FlexAI Inference Autoscaling

Overview

Using the FlexAI Console
Using the FlexAI CLI

FlexAI Inference Endpoints support automatic scaling to handle varying traffic loads efficiently. Autoscaling allows you to define minimum and maximum accel counts, ensuring your endpoints can scale up during high demand and scale down during low usage to optimize costs.

Autoscaling in FlexAI provides several key benefits:

Cost Optimization: Scale down to zero accels when there’s no traffic
Performance: Automatically scale up to handle increased demand
Resource Management: Set upper bounds to control maximum resource usage
Fixed Scaling: Lock accels to a specific count by setting min and max to the same value

Minimum Accels

The minimum number of accels for your Inference Endpoint. This value determines the baseline capacity that will always be available.

Setting to 0: Allows the endpoint to scale down completely when there are no requests, optimizing costs
Setting above 0: Ensures a baseline level of availability and faster response times for initial requests

Maximum Accels

The maximum number of accels that can be created for your Inference Endpoint. This acts as an upper bound to control resource usage and costs.
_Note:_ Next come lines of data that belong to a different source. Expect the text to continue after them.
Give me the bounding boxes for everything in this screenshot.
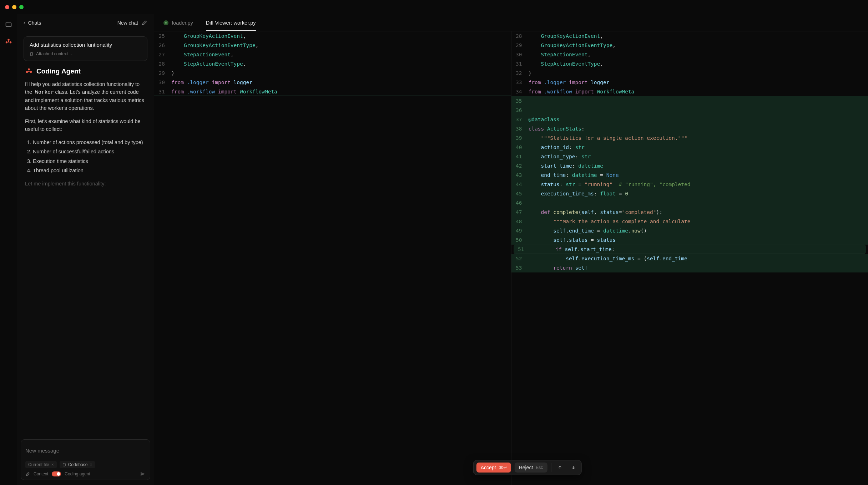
- code-line[interactable]: 31from .workflow import WorkflowMeta: [154, 87, 511, 96]
- line-number: 52: [511, 256, 527, 261]
- code-line[interactable]: 40 action_id: str: [511, 143, 868, 152]
- code-line[interactable]: 50 self.status = status: [511, 235, 868, 245]
- code-line[interactable]: 52 self.execution_time_ms = (self.end_ti…: [511, 254, 868, 263]
- code-content: ): [527, 70, 532, 76]
- code-content: from .workflow import WorkflowMeta: [527, 89, 635, 95]
- assistant-icon[interactable]: [5, 38, 12, 46]
- line-number: 45: [511, 191, 527, 196]
- code-content: end_time: datetime = None: [527, 172, 619, 178]
- code-line[interactable]: 30 StepActionEvent,: [511, 50, 868, 59]
- code-line[interactable]: 42 start_time: datetime: [511, 161, 868, 170]
- line-number: 34: [511, 89, 527, 95]
- line-number: 30: [154, 80, 170, 85]
- back-to-chats-button[interactable]: ‹ Chats: [24, 20, 41, 26]
- line-number: 35: [511, 98, 527, 104]
- code-content: GroupKeyActionEventType,: [527, 42, 616, 48]
- code-line[interactable]: 51 if self.start_time:: [514, 245, 866, 254]
- message-input[interactable]: [25, 443, 146, 458]
- code-line[interactable]: 25 GroupKeyActionEvent,: [154, 31, 511, 41]
- context-chip-codebase[interactable]: Codebase ×: [60, 461, 95, 468]
- code-line[interactable]: 43 end_time: datetime = None: [511, 170, 868, 180]
- editor-tabs: ●loader.pyDiff Viewer: worker.py: [154, 14, 868, 31]
- tab-label: Diff Viewer: worker.py: [206, 20, 256, 26]
- svg-point-7: [26, 71, 28, 73]
- attached-context-toggle[interactable]: Attached context ⌄: [30, 51, 141, 56]
- window-minimize-button[interactable]: [12, 5, 16, 9]
- code-line[interactable]: 49 self.end_time = datetime.now(): [511, 226, 868, 235]
- diff-pane-modified: 28 GroupKeyActionEvent,29 GroupKeyAction…: [511, 31, 868, 485]
- attached-context-label: Attached context: [36, 51, 68, 56]
- code-line[interactable]: 28 GroupKeyActionEvent,: [511, 31, 868, 41]
- code-line[interactable]: 47 def complete(self, status="completed"…: [511, 208, 868, 217]
- line-number: 41: [511, 154, 527, 159]
- titlebar: [0, 0, 868, 14]
- code-line[interactable]: 32): [511, 68, 868, 78]
- code-line[interactable]: 28 StepActionEventType,: [154, 59, 511, 68]
- code-line[interactable]: 41 action_type: str: [511, 152, 868, 161]
- code-line[interactable]: 30from .logger import logger: [154, 78, 511, 87]
- send-icon[interactable]: [140, 471, 146, 477]
- prev-change-button[interactable]: [555, 463, 565, 473]
- code-line[interactable]: 29): [154, 68, 511, 78]
- code-content: status: str = "running" # "running", "co…: [527, 182, 691, 187]
- line-number: 42: [511, 163, 527, 169]
- line-number: 39: [511, 135, 527, 141]
- tab[interactable]: ●loader.py: [157, 14, 200, 31]
- code-line[interactable]: 44 status: str = "running" # "running", …: [511, 180, 868, 189]
- code-line[interactable]: 45 execution_time_ms: float = 0: [511, 189, 868, 198]
- reject-button[interactable]: Reject Esc: [515, 463, 547, 473]
- code-content: execution_time_ms: float = 0: [527, 191, 628, 196]
- line-number: 43: [511, 172, 527, 178]
- code-content: ): [170, 70, 175, 76]
- paperclip-icon[interactable]: [25, 472, 30, 476]
- new-chat-button[interactable]: New chat: [117, 20, 147, 26]
- line-number: 28: [511, 33, 527, 39]
- code-line[interactable]: 53 return self: [511, 263, 868, 272]
- close-icon[interactable]: ×: [90, 462, 92, 467]
- line-number: 29: [511, 42, 527, 48]
- line-number: 31: [511, 61, 527, 67]
- svg-point-0: [7, 39, 10, 41]
- code-content: StepActionEvent,: [527, 52, 591, 57]
- new-chat-label: New chat: [117, 20, 138, 26]
- agent-bullet: Number of actions processed (total and b…: [33, 138, 146, 146]
- code-content: GroupKeyActionEventType,: [170, 42, 258, 48]
- code-content: return self: [527, 265, 588, 271]
- code-content: if self.start_time:: [529, 246, 615, 252]
- next-change-button[interactable]: [568, 463, 578, 473]
- diff-action-bar: Accept ⌘↩ Reject Esc: [473, 460, 582, 475]
- accept-shortcut: ⌘↩: [499, 465, 507, 470]
- close-icon[interactable]: ×: [51, 462, 54, 467]
- code-line[interactable]: 38class ActionStats:: [511, 124, 868, 133]
- code-line[interactable]: 46: [511, 198, 868, 208]
- tab-active[interactable]: Diff Viewer: worker.py: [200, 14, 262, 31]
- code-line[interactable]: 27 StepActionEvent,: [154, 50, 511, 59]
- code-line[interactable]: 31 StepActionEventType,: [511, 59, 868, 68]
- message-composer: Current file × Codebase ×: [21, 439, 150, 480]
- code-line[interactable]: 29 GroupKeyActionEventType,: [511, 41, 868, 50]
- code-line[interactable]: 34from .workflow import WorkflowMeta: [511, 87, 868, 96]
- window-close-button[interactable]: [5, 5, 9, 9]
- code-line[interactable]: 33from .logger import logger: [511, 78, 868, 87]
- svg-point-8: [30, 71, 32, 73]
- agent-bullet: Thread pool utilization: [33, 167, 146, 174]
- context-chip-current-file[interactable]: Current file ×: [25, 461, 57, 468]
- coding-agent-toggle[interactable]: [52, 471, 61, 476]
- accept-button[interactable]: Accept ⌘↩: [476, 463, 511, 473]
- database-icon: [62, 463, 66, 466]
- code-line[interactable]: 26 GroupKeyActionEventType,: [154, 41, 511, 50]
- window-maximize-button[interactable]: [19, 5, 24, 9]
- conversation-card[interactable]: Add statistics collection funtionality A…: [24, 36, 147, 61]
- code-line[interactable]: 37@dataclass: [511, 115, 868, 124]
- divider: [551, 463, 551, 472]
- code-line[interactable]: 35: [511, 96, 868, 106]
- folder-icon[interactable]: [5, 21, 12, 29]
- code-line[interactable]: 48 """Mark the action as complete and ca…: [511, 217, 868, 226]
- code-content: GroupKeyActionEvent,: [527, 33, 604, 39]
- code-content: @dataclass: [527, 117, 560, 122]
- context-label[interactable]: Context: [34, 471, 48, 476]
- reject-label: Reject: [519, 465, 533, 470]
- code-line[interactable]: 39 """Statistics for a single action exe…: [511, 133, 868, 143]
- agent-title: Coding Agent: [36, 67, 81, 75]
- code-line[interactable]: 36: [511, 106, 868, 115]
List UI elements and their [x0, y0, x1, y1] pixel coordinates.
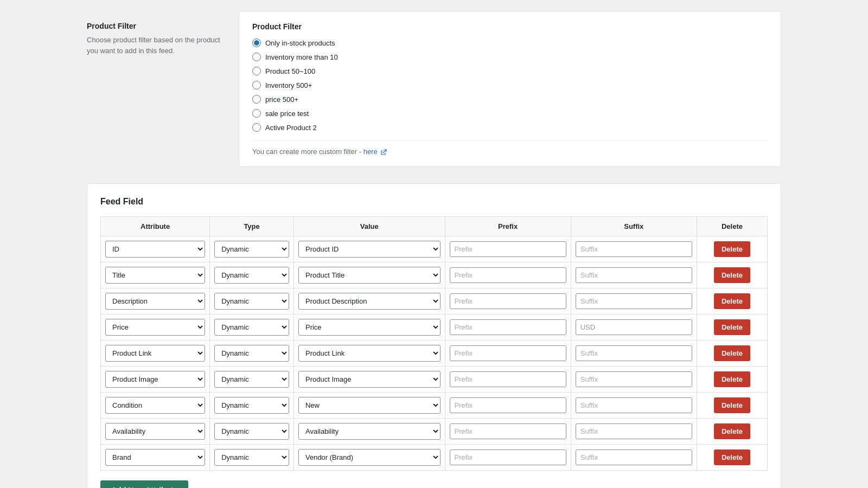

Should be greater than or equal to the minimum accels
Setting too high: May lead to unexpected costs during traffic spikes

Managing Autoscaling

Setting Scaling Policies

Using the FlexAI Console
Using the FlexAI CLI

Navigate to the Inference section in the FlexAI Console and select the ”+ New” button or open the Launch a new inference endpoint

form directly
Fill out the form with the required values
Select the “Enable Aut-scaling” toggle element to enable this section of the form
Adjust the Min Accels and Max Accels values

Use the flexai inference scale command to configure autoscaling for your Inference Endpoints:

flexai inference scale <inference_endpoint_name> --min-replicas <min_replicas> --max-replicas <max_replicas>

Flags

max-replicas

Optional

Integer

The maximum number of replicas for the Inference Endpoint.

Examples

min-replicas

Optional

Integer

The minimum number of replicas for the Inference Endpoint.

Examples

Common Scaling Scenarios

Using the FlexAI Console
Using the FlexAI CLI

Cost-Optimized Scaling

For development or low-traffic endpoints where cost optimization is prioritized:

Auto-scaling Policy	Value
Min Accels	0
Max Accels	2

This configuration allows the endpoint to:

Scale down to zero when there’s no traffic (no costs)
Scale up to a maximum of 2 replicas during usage

Performance-Oriented Scaling

For production endpoints where consistent performance is crucial:

Auto-scaling Policy	Value
Min Accels	2
Max Accels	10

This configuration ensures:

Always maintains 2 replicas for immediate response
Can scale up to 10 replicas during high demand

Fixed Scaling

For endpoints requiring consistent resources or predictable performance:

Auto-scaling Policy	Value
Min Accels	4
Max Accels	4

This configuration:

Disables autoscaling by setting min and max to the same value
Always maintains exactly 4 replicas

Other Example Scenarios

Development Environment

Testing and development workloads

Auto-scaling Policy	Value
Min Accels	0
Max Accels	1

Scales to zero when not in use, single replica maximum for cost control.

Production API

High-availability production service

Auto-scaling Policy	Value
Min Accels	3
Max Accels	15

Maintains 3 replicas for consistent availability, scales up to 15 replicas during peak traffic.

Batch Processing

Predictable batch workloads

Auto-scaling Policy	Value
Min Accels	5
Max Accels	5

Fixed scaling for consistent processing capacity, prevents resource contention.

Best Practices

Choosing Minimum Replicas

Set to 0 for development, testing, or infrequently used endpoints
Set to 1-2 for production endpoints that need quick response times
Set higher for high-availability services or when you need guaranteed capacity

Choosing Maximum Replicas

Consider your infrastructure limits and budget constraints
Monitor typical traffic patterns to set appropriate upper bounds
Leave room for traffic spikes (set 20-50% above normal peak usage)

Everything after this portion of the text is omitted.